18 agosto 2015

Era partito come l’ennesimo caso di una donna martoriata dalla prepotenza di un uomo che, anche dopo la separazione, continua a tormentarla, arrivando a costringerla ad avere un rapporto sessuale, in bagno, il giorno di Santo Stefano di quattro anni fa. Lei lo denuncia per violenza sessuale, ma questa “mossa” si rivelerà un boomerang perché proprio l’inchiesta farà emergere una realtà diversa e il caso sarà archiviato nel giro di dieci mesi.
A quel punto scatta la controdenuncia – per calunnia – da parte del commerciante 40enne nei confronti dell’ex moglie (operaia 38enne), da cui ha avuto due figli ancora minorenni (per tutelare la privacy dei due adolescenti non forniremo generalità). Una contromossa che ha portato sotto processo l’operaia non solo per calunnia, ma anche per minacce tratte da un sms e da una telefonata, entrambi rivolti all’ex marito.
E in udienza quel rapporto sessuale fra ex coniugi durante le festività natalizie è stato descritto in maniera ben diversa da uno stupro, sia da lui (che ha parlato di situazione intima creatasi dopo un massaggio fatto al collo dell’ex moglie in cucina, per poi spostarsi in bagno per non essere visti), ma anche da lei che ha affermato come quel giorno non fu costretta fisicamente a quel rapporto sessuale, bensì aveva ceduto alle insistenze dell’ex marito.
Fra l’altro la donna aveva ritirato la denuncia quando ancora la procura stava indagando.

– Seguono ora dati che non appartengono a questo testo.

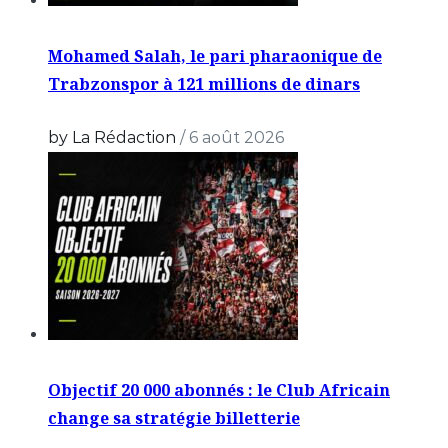
Mohamed Salah, le pari pharaonique de
Trabzonspor à 121 millions de dinars
by La Rédaction
/
6 août 2026
Objectif 20 000 abonnés : le Club Africain
change sa stratégie billetterie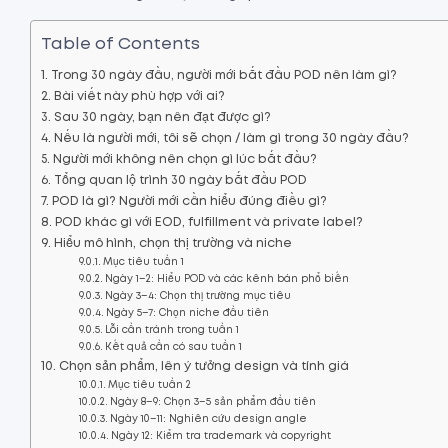
Table of Contents
Trong 30 ngày đầu, người mới bắt đầu POD nên làm gì?
Bài viết này phù hợp với ai?
Sau 30 ngày, bạn nên đạt được gì?
Nếu là người mới, tôi sẽ chọn / làm gì trong 30 ngày đầu?
Người mới không nên chọn gì lúc bắt đầu?
Tổng quan lộ trình 30 ngày bắt đầu POD
POD là gì? Người mới cần hiểu đúng điều gì?
POD khác gì với EOD, fulfillment và private label?
Hiểu mô hình, chọn thị trường và niche
Mục tiêu tuần 1
Ngày 1–2: Hiểu POD và các kênh bán phổ biến
Ngày 3–4: Chọn thị trường mục tiêu
Ngày 5–7: Chọn niche đầu tiên
Lỗi cần tránh trong tuần 1
Kết quả cần có sau tuần 1
Chọn sản phẩm, lên ý tưởng design và tính giá
Mục tiêu tuần 2
Ngày 8–9: Chọn 3–5 sản phẩm đầu tiên
Ngày 10–11: Nghiên cứu design angle
Ngày 12: Kiểm tra trademark và copyright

E che vi fosse stato per Santo Stefano un rapporto sessuale consenziente ne erano al corrente – come hanno specificato in aula – un paio d’amici della coppia, con tanto di richiesta d’aiuto da parte degli ex coniugi (separatisi pochi mesi prima) per riconciliarsi.
Il giudice Cristina Beretti ha ritenuto quel cedere alle insistenze sessuali dell’ex marito come la manifestazione di un consenso, ritenendo quindi evidente come nella denuncia per violenza sessuale la donna non avesse detto la verità. Inoltre negli sms inviati all’ex marito – e non smentiti dall’operaia – il giudice ha rilevato un chiaro riferimento ad un rapporto consenziente.
E quelle minacce, per il magistrato giudicante, avevano turbato la serenità dell’ex marito che in quel periodo era già stato denunciato per violenza sessuale. Alla luce di tutto ciò il giudice Beretti ha condannato la 38enne ad 1 anno e 4 mesi e 10 giorni di reclusione (pena sospesa) oltre al pagamento di 3.500 euro come provvisionale all’ex marito costituitosi parte civile tramite il legale Tiziano Panini.